May 29, 2012

5.26.12


There are things I know, I’ve learned, from the miles I’ve covered.  I know that the dust in the air today comes flying across barren plains and hills in the desert south of here.  I know because I drove through it.  I watched the clouds approaching from afar, reached them as pink sand snaked over the road ahead of me and the horizon became an impossible thing to see.  I watched as mile after mile of spires and plateaus and arches appeared in the haze of dust, otherworldly, unfamiliar, and beautiful.  If only cities appeared thusly in smog.  Each mile I wondered how long would this wild wind last?  When would it stop?  Surely the mountains would cut against it’s vigor. 
Then I reached my home and destination, windy still on the mesa of my childhood and sure enough the next day it came, through the night and the mountains.

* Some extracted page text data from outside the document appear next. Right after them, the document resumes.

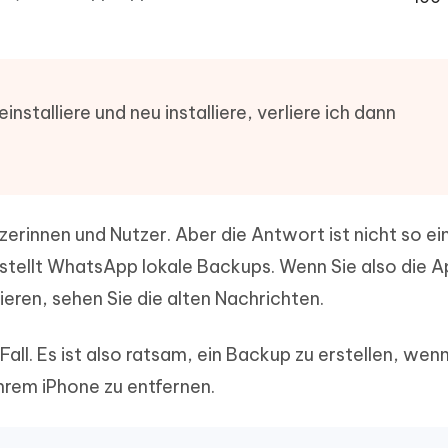
ierte Präsentationen in
Kostenloses KI Tool zur Fotobearbe
- Mac Daten
n
herstellen
Hot
Neu
e Dateien auf Mac
hare KI Bypass
 - Android Fake GPS APP
iCareFone Transfer APP
rstellen
te in menschenähnliche Inhalte
stalliere und neu installiere, verliere ich dann
Standort ohne PC ändern
Whatsapp Chat übertragen
ln
Android/iPhone
p Pro APP
ostenlos mit KI bereinigen
tzerinnen und Nutzer. Aber die Antwort ist nicht so ei
tellt WhatsApp lokale Backups. Wenn Sie also die 
ieren, sehen Sie die alten Nachrichten.
Fall. Es ist also ratsam, ein Backup zu erstellen, wenn
hrem iPhone zu entfernen.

High in the air like a blizzard of dirt the clouds I’d driven through all the day previous arrived and blocked out the sun.  All day the wind ripped at trees and shingles and howled around the eaves and windows.  Other people were surprised, though I had seen it coming.  The setting sun, obscured by dust, was not unfamiliar to me.  I knew the hundreds of miles I’d driven were flying above me in the sky.
There are things I don’t know, I’ve yet to learn before I quit moving.  Where does such a wind come from?  How does a vicious, whipping force cover hundreds and hundreds of miles and then disappear?  Where does she go?  And how long, how far, how fast must I drive to find out?